October 3, 2009 @ 6:24 am | Comment

I hear everything you say and have no disagreements about the anticnn types. Here’s where I do disagree:

These are real and even quite common concerns. But the only reason almost no one takes any action based upon these concerns is because they are frightened of the elephant in the room.

In all honesty, I think the attention span of the majority of Chinese people for the tragedies you name is limited. They were all genuinely moved by the carnage the earthquake caused and gave a lot of time and money to help. But about the social injustice of the local governments screwing the people over and suppressing the villagers’ complaints – I think most Chinese people’s attitude is that that’s a shame and it sucks, but it’s what we’ve come to expect from local officials and there’s not much we can do so let’s focus on our own lives. Meanwhile, the newspapers are increasingly full of articles criticizing the government (within the usual constraints, of course), blogs rant about the government (again, with limits – and I guess those limits are “the elephant in the room”) – but I don’t believe social issues are top of mind for most people in China, with some very dramatic exceptions. Anyway, we may just need to agree to disagree on this, as it’s not easy to prove.

October 3, 2009 @ 6:40 am | Comment

I Hope the Chinese Communist Party Can Continue to its Dictatorship of China for As Long As Possible.

Should a government or political party step down from power due to its mistakes or even crimes? I do not think it should, and I do not think it has happened in history. No matter what mistakes a government made, as long as it corrects its mistakes and improves itself, it’s still a good government.

The American government has made many many mistakes and crimes in its history, from the genocide of Native Americans to the enslavement of Blacks to the exploitation of immigrants to the Iraq War. Yet has the American government stepped down yet? Of course not. Some people think the Democratic and Republican parties’ constant switching of power is meaningful, but they both belong to the same elite ruling class, follows the same institutions and ideologies, to think they represent two different government or systems is too simple, too naive.

Now let’s look at the Chinese government. If we draw a graph, on the x-axis is time, and on the y-x is the number of people killed by the Chinese government, then you’ll see that this graph is a rapidly decreasing one, and decreasing much faster than the same graph for the American government. This means the Chinese government is progressing, improving. This is a good thing. Today’s China is ruled by the Chinese Communist Party, this I have no complaints about. This is simply the result of historical evolution, history will evolve regardless of human will, just like mountains and rivers and continents will shift and change through millions of years. Can humans stop a mountain from forming, a river from forming, stop the formation of the Asian Continent, the formation of the Pacific Ocean? Of course we cannot.

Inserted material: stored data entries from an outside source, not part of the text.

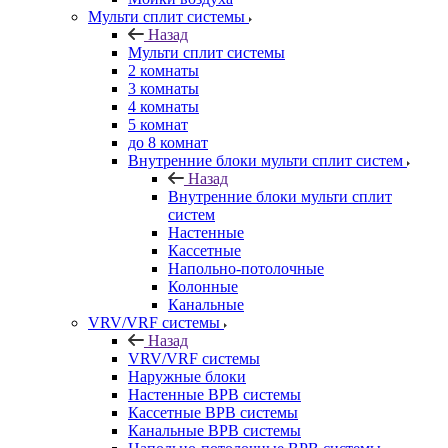
Мульти сплит системы
Назад
Мульти сплит системы
2 комнаты
3 комнаты
4 комнаты
5 комнат
до 8 комнат
Внутренние блоки мульти сплит систем
Назад
Внутренние блоки мульти сплит
систем
Настенные
Кассетные
Напольно-потолочные
Колонные
Канальные
VRV/VRF системы
Назад
VRV/VRF системы
Наружные блоки
Настенные ВРВ системы
Кассетные ВРВ системы
Канальные ВРВ системы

Of course, we have a right to criticize the performance of the Chinese government. For example, when I go into a convenience store, and I was mistreated, I’ll raise a complaint to the manager. But I still acknowledge the manager’s ownership of this convenience store, I’ll not deny his ownership just because I was unhappy with the service, and I certainly will not ask him to hand over ownership of this store to me because of it. Today, I acknowledge the Chinese Communist Party’s ownership of China.

In today’s world, 100+ countries recognize the Chinese Communist Party to be the official and legal government of the People’s Republic of China, and China has embassadorial/commerce/trade/cultural/educational/political/military relations with those countries. China is also a permanent member of the UN Security Council, permanent member of World Trade Organization, permanent member of International World Bank, of International Monetary Fund, of G20, of Asian Pacific Alliance, etc. In other worlds, the world has fully embraced China and the Chinese government.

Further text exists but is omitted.